Notre ville appartient à tout le monde et pas à une clique de nostalgiques de généraux et de maréchaux colonialistes

Avec l’aimable autorisation des Editions Syllepse

Le général Mangin (1866-1925) a été élève de Saint-Cyr. Il sert d’abord au Soudan français à la tête des tirailleurs sénégalais. Il participe à la mission Congo-Nil en 1898-1900 sous les ordres de Jean-Baptiste Marchand, notamment lors de la « crise de Fachoda ».

Au départ, il s’agit de combattre la révolte des Batetela, mouvement insurrectionnel contre l’autorité de l’État indépendant du Congo. Les guerriers kasaïens tetela se sont révoltés contre leurs officiers à cause de l’exécution de certains de leurs chefs indigènes. Ensuite, l’armée française tente de rejoindre le Nil en rivalité avec l’expansion coloniale britannique.

« La force noire »

Mangin se fait le théoricien de l’emploi des troupes sénégalaises – nom générique pour toutes les troupes d’Afrique noire – et publie en 1910, La force noire. De 1906 à 1922, son fidèle ordonnance fut un Bambara de haute stature, Baba Koulibaly, qui veilla jour et nuit sur lui avec dévouement et une ostentation que le général appréciait, étant lui-même volontiers théâtral.

Puis il prend part à la conquête du Maroc, sous les ordres du général Lyautey en 1912, au grade de colonel, se distinguant entre autres par la prise de Marrakech. Il est ainsi l’un des acteurs principaux de la campagne du Maroc 1907-1914, marquée notamment par le bombardement de Casablanca (5 au 7 août 1907) : une attaque navale française détruisit, au canon, la ville marocaine de Casablanca.

Un véritable massacre des troupes noires

Pendant la guerre 1914-1918, il utilise abondamment les troupes coloniales, sénégalaises en particulier. Ainsi, lors de la désastreuse offensive Nivelle, sur le Chemin des Dames, à la tête de la 6e armée. Mangin est alors accusé par le député noir Blaise Diagne de mener les troupes noires à « un véritable massacre, sans utilité ». Mangin, au printemps 1917, reçoit le qualificatif infamant de « broyeur et boucher des Noirs ».

Les cimetières militaires du Soissonnais sont remplis de tombes de ces soldats, quand ils ne sont pas dans des fosses communes.

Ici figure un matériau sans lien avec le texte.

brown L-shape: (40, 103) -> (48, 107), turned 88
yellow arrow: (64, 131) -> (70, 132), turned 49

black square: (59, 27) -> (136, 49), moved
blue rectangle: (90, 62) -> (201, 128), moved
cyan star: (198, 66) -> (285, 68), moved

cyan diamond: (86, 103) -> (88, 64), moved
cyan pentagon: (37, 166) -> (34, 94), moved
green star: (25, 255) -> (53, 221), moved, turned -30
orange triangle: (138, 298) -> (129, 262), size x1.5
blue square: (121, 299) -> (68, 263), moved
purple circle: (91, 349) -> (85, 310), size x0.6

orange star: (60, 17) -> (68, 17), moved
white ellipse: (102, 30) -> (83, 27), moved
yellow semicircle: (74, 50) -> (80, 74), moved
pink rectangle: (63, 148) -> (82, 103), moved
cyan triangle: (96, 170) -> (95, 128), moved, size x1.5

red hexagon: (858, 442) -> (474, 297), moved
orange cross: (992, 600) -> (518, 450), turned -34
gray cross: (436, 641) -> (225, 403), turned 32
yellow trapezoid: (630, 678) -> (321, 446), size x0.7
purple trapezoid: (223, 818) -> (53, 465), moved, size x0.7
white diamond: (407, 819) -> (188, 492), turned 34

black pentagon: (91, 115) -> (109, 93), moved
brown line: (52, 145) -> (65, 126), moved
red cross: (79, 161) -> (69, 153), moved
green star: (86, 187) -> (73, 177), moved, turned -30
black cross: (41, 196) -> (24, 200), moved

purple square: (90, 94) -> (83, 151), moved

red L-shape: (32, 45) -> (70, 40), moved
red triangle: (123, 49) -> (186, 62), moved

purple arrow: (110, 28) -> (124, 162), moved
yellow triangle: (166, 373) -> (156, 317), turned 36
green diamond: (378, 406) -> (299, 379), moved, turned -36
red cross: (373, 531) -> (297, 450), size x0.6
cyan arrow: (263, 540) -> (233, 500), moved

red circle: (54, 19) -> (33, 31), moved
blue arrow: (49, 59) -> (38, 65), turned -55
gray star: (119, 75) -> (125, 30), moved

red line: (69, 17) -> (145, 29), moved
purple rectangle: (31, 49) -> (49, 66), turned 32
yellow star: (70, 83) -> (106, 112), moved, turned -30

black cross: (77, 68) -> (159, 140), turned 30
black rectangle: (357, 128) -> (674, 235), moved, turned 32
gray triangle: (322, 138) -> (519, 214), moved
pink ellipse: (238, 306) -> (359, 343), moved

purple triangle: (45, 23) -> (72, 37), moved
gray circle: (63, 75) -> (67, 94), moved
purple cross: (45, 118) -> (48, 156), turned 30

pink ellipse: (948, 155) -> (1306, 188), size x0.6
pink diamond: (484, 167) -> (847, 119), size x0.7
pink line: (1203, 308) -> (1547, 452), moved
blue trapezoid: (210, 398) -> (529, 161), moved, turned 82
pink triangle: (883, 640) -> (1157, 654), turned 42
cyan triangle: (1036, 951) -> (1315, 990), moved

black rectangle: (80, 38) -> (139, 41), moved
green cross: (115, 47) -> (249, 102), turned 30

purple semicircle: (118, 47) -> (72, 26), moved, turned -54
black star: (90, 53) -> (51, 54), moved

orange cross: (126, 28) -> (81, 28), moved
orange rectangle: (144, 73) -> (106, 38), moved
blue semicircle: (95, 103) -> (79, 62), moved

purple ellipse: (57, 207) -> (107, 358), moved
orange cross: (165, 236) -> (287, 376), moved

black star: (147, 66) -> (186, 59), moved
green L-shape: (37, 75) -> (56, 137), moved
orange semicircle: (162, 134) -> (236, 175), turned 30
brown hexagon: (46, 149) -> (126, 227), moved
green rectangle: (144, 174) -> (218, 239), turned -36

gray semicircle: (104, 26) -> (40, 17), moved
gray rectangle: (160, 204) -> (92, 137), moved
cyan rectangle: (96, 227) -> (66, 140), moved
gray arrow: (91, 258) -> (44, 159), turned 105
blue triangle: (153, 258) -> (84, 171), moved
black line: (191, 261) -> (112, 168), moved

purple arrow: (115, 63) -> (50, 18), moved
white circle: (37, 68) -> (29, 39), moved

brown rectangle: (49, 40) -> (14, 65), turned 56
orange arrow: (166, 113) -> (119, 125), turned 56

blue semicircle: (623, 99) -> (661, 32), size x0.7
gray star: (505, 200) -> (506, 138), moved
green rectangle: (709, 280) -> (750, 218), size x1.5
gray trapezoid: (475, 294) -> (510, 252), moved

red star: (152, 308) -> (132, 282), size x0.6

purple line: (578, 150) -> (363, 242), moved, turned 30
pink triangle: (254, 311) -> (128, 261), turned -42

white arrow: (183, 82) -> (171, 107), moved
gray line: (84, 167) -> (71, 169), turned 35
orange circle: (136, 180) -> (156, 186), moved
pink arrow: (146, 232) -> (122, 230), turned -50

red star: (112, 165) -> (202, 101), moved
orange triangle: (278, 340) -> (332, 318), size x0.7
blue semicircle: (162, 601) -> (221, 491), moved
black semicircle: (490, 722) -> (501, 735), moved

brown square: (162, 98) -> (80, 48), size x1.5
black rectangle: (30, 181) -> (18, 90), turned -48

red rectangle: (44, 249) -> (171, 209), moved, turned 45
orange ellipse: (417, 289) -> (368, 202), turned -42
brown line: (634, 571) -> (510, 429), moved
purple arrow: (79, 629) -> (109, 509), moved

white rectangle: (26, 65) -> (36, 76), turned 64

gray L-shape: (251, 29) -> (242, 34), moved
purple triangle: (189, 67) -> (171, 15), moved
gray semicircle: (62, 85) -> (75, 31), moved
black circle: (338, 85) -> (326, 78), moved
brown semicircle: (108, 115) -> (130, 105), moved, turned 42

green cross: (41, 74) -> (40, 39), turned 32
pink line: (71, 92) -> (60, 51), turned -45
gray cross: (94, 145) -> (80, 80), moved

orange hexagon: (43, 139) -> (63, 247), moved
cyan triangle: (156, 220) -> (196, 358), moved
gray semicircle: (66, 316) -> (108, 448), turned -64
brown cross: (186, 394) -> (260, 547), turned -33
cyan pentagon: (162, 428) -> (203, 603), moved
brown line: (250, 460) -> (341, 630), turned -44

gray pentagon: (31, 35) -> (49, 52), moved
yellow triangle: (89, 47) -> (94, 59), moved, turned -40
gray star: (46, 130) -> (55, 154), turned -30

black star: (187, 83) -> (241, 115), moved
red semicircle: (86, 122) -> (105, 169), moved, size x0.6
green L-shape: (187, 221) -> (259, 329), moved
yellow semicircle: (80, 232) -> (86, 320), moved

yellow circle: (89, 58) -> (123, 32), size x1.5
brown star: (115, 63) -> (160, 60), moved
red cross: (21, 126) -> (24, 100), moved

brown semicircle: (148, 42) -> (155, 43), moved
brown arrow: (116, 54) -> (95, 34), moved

Au printemps 1918, Mangin réalise la célèbre contre-attaque du 18 juillet à Villers-Cotterêts qui, précédée de centaines de chars d’assaut, brise l’offensive ennemie vers Paris et déclenche la retraite allemande. Vainqueur dans l’Aisne à l’automne, il provoque la rupture du front allemand, libère Soissons et Laon. Cette offensive se fait aussi en sacrifiant des troupes d’indigènes coloniaux sans droits : tirailleurs « sénégalais » dans les combats de la Savière, puis près de Crécy-au-Mont, Champs et Blérancourt ; chasseurs de la cavalerie d’Afrique et la division marocaine ; plus tard, à l’automne, Kanaks de Nouvelle-Calédonie à Vesles-et-Caumont ; Malgaches près d’Oulchy-le-Château ; Martiniquais, Guadeloupéens et Guyanais qui concourent à la libération du département de l’Aisne.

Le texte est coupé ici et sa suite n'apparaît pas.